Would you repeat every entry below word for word but drop the images?

(Collected data)
*** Begin section ***
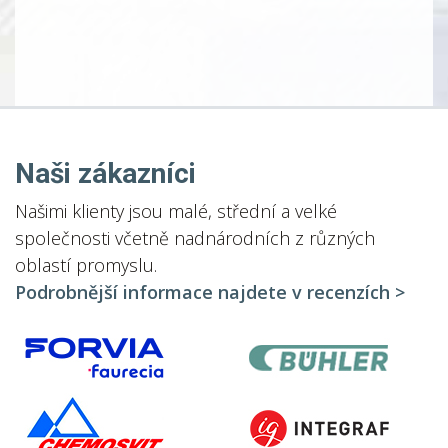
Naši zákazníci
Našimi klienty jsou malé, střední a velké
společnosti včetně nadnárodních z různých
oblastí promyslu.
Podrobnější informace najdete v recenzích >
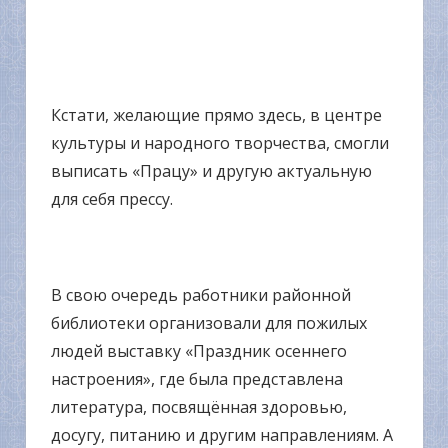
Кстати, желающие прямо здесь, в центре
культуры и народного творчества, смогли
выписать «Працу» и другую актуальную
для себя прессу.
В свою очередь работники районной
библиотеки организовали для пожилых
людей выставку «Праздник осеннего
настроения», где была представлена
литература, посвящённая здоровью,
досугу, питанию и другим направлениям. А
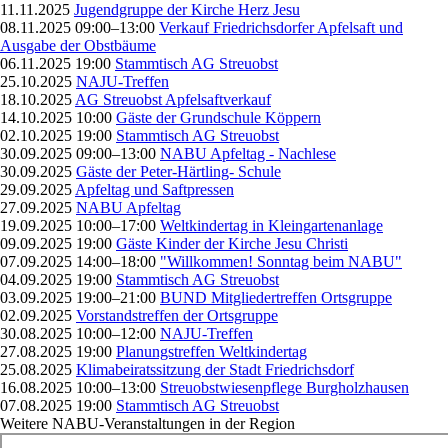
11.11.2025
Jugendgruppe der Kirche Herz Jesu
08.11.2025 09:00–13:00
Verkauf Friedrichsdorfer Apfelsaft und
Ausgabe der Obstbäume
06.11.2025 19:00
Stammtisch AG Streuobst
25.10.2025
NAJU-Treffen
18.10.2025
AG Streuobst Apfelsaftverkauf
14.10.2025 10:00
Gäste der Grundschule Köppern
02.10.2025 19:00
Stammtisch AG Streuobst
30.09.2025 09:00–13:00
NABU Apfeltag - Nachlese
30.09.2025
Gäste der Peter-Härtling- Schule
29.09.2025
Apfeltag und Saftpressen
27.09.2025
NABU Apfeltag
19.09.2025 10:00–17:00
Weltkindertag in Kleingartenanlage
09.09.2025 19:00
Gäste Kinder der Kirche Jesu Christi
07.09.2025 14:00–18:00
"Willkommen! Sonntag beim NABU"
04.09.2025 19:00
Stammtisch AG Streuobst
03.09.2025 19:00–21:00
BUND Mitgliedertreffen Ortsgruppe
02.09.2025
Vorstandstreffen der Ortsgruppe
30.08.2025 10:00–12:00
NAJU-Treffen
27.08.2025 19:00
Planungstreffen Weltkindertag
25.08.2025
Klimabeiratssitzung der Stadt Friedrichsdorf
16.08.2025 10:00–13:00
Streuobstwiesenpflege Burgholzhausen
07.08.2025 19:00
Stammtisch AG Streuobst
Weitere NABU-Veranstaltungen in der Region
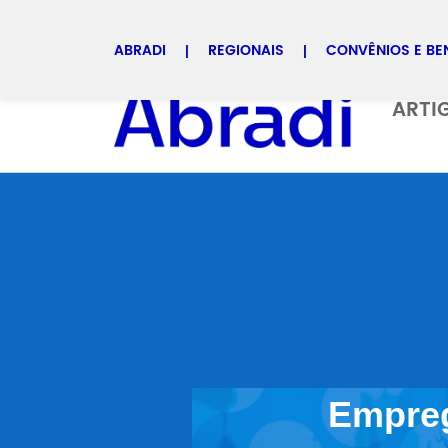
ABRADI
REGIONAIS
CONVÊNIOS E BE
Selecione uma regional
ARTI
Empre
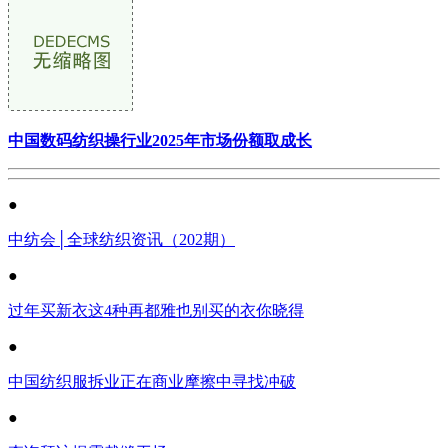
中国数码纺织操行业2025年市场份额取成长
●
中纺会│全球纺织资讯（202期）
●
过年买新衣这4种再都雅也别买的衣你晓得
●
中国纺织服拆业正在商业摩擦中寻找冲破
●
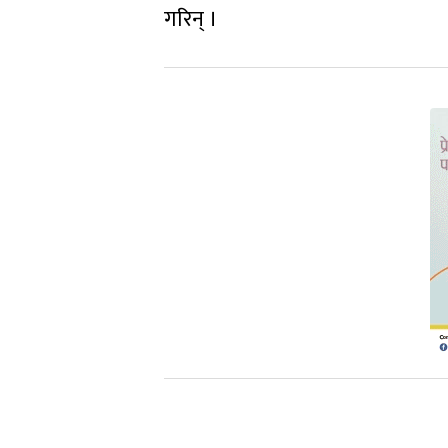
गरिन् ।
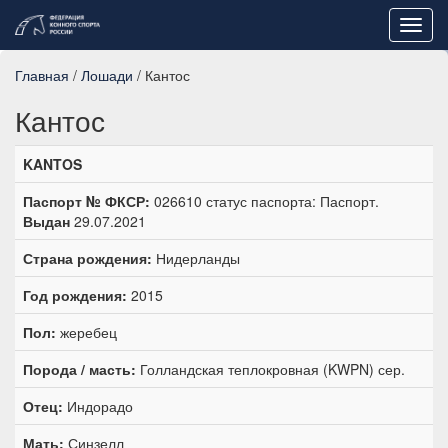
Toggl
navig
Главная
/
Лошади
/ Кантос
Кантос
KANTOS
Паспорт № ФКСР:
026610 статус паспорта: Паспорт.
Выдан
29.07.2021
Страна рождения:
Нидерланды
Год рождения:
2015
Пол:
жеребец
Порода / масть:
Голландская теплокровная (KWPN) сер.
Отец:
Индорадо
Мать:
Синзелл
*** End section ***
**Answer**
Naši zákazníci
Našimi klienty jsou malé, střední a velké
společnosti včetně nadnárodních z různých
oblastí promyslu.
Podrobnější informace najdete v recenzích >
Кстати, желающие прямо здесь, в центре
культуры и народного творчества, смогли
выписать «Працу» и другую актуальную
для себя прессу.
В свою очередь работники районной
библиотеки организовали для пожилых
людей выставку «Праздник осеннего
настроения», где была представлена
литература, посвящённая здоровью,
досугу, питанию и другим направлениям. А
11.11.2025
Jugendgruppe der Kirche Herz Jesu
08.11.2025 09:00–13:00
Verkauf Friedrichsdorfer Apfelsaft und
Ausgabe der Obstbäume
06.11.2025 19:00
Stammtisch AG Streuobst
25.10.2025
NAJU-Treffen
18.10.2025
AG Streuobst Apfelsaftverkauf
14.10.2025 10:00
Gäste der Grundschule Köppern
02.10.2025 19:00
Stammtisch AG Streuobst
30.09.2025 09:00–13:00
NABU Apfeltag - Nachlese
30.09.2025
Gäste der Peter-Härtling- Schule
29.09.2025
Apfeltag und Saftpressen
27.09.2025
NABU Apfeltag
19.09.2025 10:00–17:00
Weltkindertag in Kleingartenanlage
09.09.2025 19:00
Gäste Kinder der Kirche Jesu Christi
07.09.2025 14:00–18:00
"Willkommen! Sonntag beim NABU"
04.09.2025 19:00
Stammtisch AG Streuobst
03.09.2025 19:00–21:00
BUND Mitgliedertreffen Ortsgruppe
02.09.2025
Vorstandstreffen der Ortsgruppe
30.08.2025 10:00–12:00
NAJU-Treffen
27.08.2025 19:00
Planungstreffen Weltkindertag
25.08.2025
Klimabeiratssitzung der Stadt Friedrichsdorf
16.08.2025 10:00–13:00
Streuobstwiesenpflege Burgholzhausen
07.08.2025 19:00
Stammtisch AG Streuobst
Weitere NABU-Veranstaltungen in der Region
ABRADI
REGIONAIS
CONVÊNIOS E BE
Selecione uma regional
ARTI
Empre
中国数码纺织操行业2025年市场份额取成长
●
中纺会│全球纺织资讯（202期）
●
过年买新衣这4种再都雅也别买的衣你晓得
●
中国纺织服拆业正在商业摩擦中寻找冲破
●
गरिन् ।
Toggl
navig
Главная
/
Лошади
/ Кантос
Кантос
KANTOS
Паспорт № ФКСР:
026610 статус паспорта: Паспорт.
Выдан
29.07.2021
Страна рождения:
Нидерланды
Год рождения:
2015
Пол:
жеребец
Порода / масть:
Голландская теплокровная (KWPN) сер.
Отец:
Индорадо
Мать:
Синзелл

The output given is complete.